Le développement du pouvoir soviétique
23. La base théorique de l'analyse du développement du pouvoir soviétique est que le pouvoir, sous le socialisme, c’est la dictature du prolétariat. C'est le pouvoir de la classe ouvrière, qui ne le partage avec aucune autre (ce qui n'est pas le cas dans les autres types de pouvoir). La dictature du prolétariat est l'organe de la classe ouvrière dans la lutte de classe qui continue sous d'autres moyens et formes.
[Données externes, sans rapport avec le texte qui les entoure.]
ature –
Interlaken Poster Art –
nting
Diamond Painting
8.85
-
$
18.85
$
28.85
La classe ouvrière, comme charpente des relations communistes instaurées, comme propriétaire collectif des moyens de production socialisés est la seule classe qui peut diriger la lutte pour le triomphe des relations communistes, la « disparition » des classes et le « dépérissement » de l'Etat.
A travers son pouvoir révolutionnaire, la classe ouvrière en tant que classe souveraine, forme des alliances avec les autres couches populaires qui ne sont pas encore des travailleurs de la production sociale (par exemple, les petits producteurs des coopératives à la ville ou à la campagne, les indépendants du secteur des services, les scientifiques, les intellectuels et techniciens de la gestion de la production, d’origine bourgeoise ou des classes moyennes). A travers cette alliance, la classe ouvrière cherche à diriger ces couches dans la construction socialiste, vers le triomphe absolu des relations communistes.
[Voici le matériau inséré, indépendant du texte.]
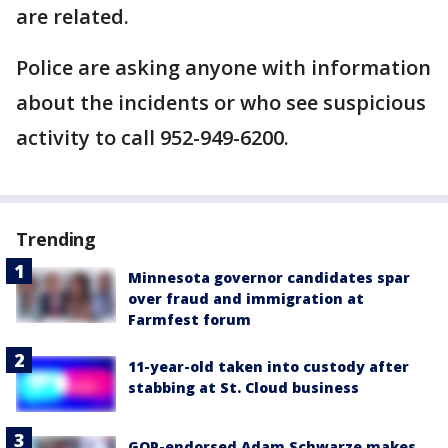
are related.
Police are asking anyone with information
about the incidents or who see suspicious
activity to call 952-949-6200.
Trending
Minnesota governor candidates spar
over fraud and immigration at
Farmfest forum
11-year-old taken into custody after
stabbing at St. Cloud business
GOP-endorsed Adam Schwarze makes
La nécessité de la dictature du prolétariat résulte de la poursuite de la lutte des classes au niveau international. Elle se maintiendra jusqu’à ce que l’ensemble des relations sociales soit communiste, c'est-à-dire aussi longtemps que l'Etat sera nécessaire comme mécanisme de domination politique.
24. Les choix politiques qui concernent la superstructure, les institutions de la dictature du prolétariat, du contrôle ouvrier, etc., sont étroitement liés aux choix politiques au niveau de l'économie.
Une question importante à étudier est celle de l’évolution des soviets en tant que forme de dictature du prolétariat. Dans la première Constitution de la RSFSR[40] et la première Constitution de l'URSS en 1924 (et des Républiques en 1925), les relations communistes entre l’appareil d’Etat et les masses étaient assurées par la représentation électorale indirecte des travailleurs, réalisée selon le principe d’élections dans les unités de production. Le droit de vote était garantit uniquement aux travailleurs (pas aux citoyens en général). La classe bourgeoise, les propriétaires fonciers, tous ceux qui exploitaient de la main d’œuvre, les moines et les prêtres, les éléments contre-révolutionnaires étaient privés de ce droit. Les concessions faites aux capitalistes lors de la NEP ne comprenaient pas de droits politiques.
Dans la Constitution de 1936, la représentation directe a été établie sur base du critère géographique (l’unité électorale est devenue la région et la représentation était proportionnelle au nombre d'habitants). La tenue d’élections au sein des assemblées électorales a été abolie et remplacée par des zones électorales. Le droit de vote a été accordé à tous par bulletins de vote secrets.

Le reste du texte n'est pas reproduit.